We’re More Similar than Different
It occurs to me that we on the right are not really all that different from those on the left: for the most part, we want the same things; it’s just that we disagree on how to achieve them. We conservatives want to lift up the poor; we want to ensure that no-one goes to bed hungry; we want health care to be affordable; we want every able student to get a good education—we just believe, based on sound economic principles, that a free market will do a far better and fairer job of ensuring that outcome than will state socialism; those on the left disagree.
We all want to prevent unjust killing: it’s just that those on the left see nothing wrong with slaying infants yet object to executing child rapists or fighting a war against a bloody tyrant. We on the right see things rather reversed.
We all want a clean environment: no-one wants the air he breathes to be filthy or the water he drinks to be foul. We differ on how far to go, yes. And it seems to me that the Right could care a bit more for nature than we appear to (although how much of that is media trickery is another matter).
None of us argues that we should be cruel to animals or wasteful of resources. We do disagree on what exactly is cruel or wasteful—but we agree in principle.
No-one openly advocates racism. There are many on the Left who advocate racism against whites, but I believe for the most part they are in the minority, just as those on the Right who are racists are in the minority (although there are rather more of the former than the latter).
No-one, Right or Left, wishes women to be legally subservient to me.
Even on the issue of gay marriage (very probably the reason we won the recent election), my own perception is that the vast majority of Americans are willing to live and let live when it comes to homosexuals: very, very few would argue that their lifestyle should be illegal. Most would support some sort of civil union carrying with it many of the rights which civil marriage carries.

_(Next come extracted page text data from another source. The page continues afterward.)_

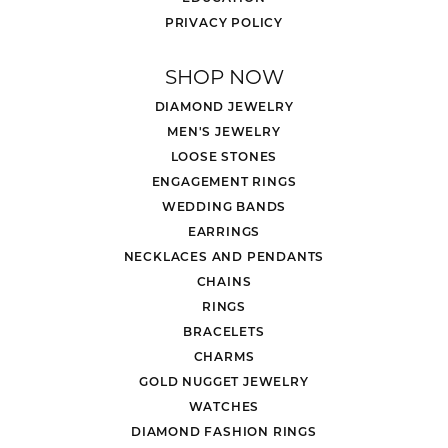
PRIVACY POLICY
SHOP NOW
DIAMOND JEWELRY
MEN'S JEWELRY
LOOSE STONES
ENGAGEMENT RINGS
WEDDING BANDS
EARRINGS
NECKLACES AND PENDANTS
CHAINS
RINGS
BRACELETS
CHARMS
GOLD NUGGET JEWELRY
WATCHES
DIAMOND FASHION RINGS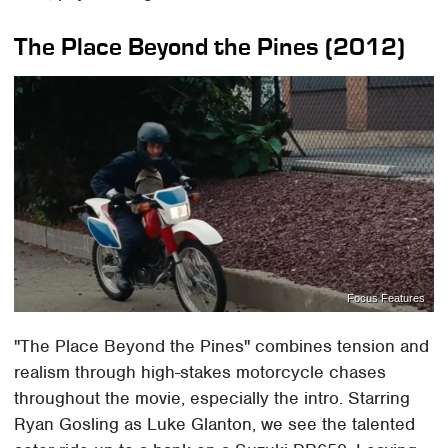
The Place Beyond the Pines (2012)
Focus Features
"The Place Beyond the Pines" combines tension and
realism through high-stakes motorcycle chases
throughout the movie, especially the intro. Starring
Ryan Gosling as Luke Glanton, we see the talented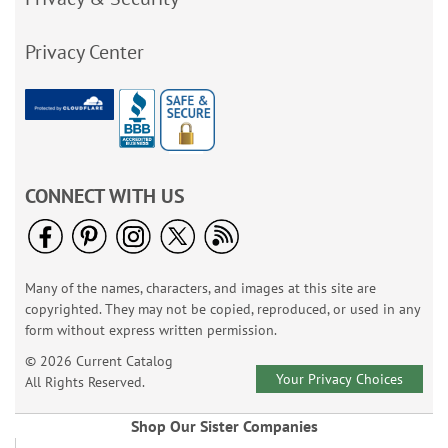
Privacy Center
CONNECT WITH US
Many of the names, characters, and images at this site are
copyrighted. They may not be copied, reproduced, or used in any
form without express written permission.
© 2026 Current Catalog
Your Privacy Choices
All Rights Reserved.
Shop Our Sister Companies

We all agree that religious freedom is important. Many on the Right don’t see prayer in school as infringing on that freedom—I happen to disagree—while many on the Left seem to think that religious freedom means never being reminded that anyone has a religion. But thoughtful people on both sides, I think, can come to an agreement on most issues.
It seems to me that our similarities outweigh our differences and that if we could recognise this then tempers needn’t run quite so high, as they recently have amongst the ignorant.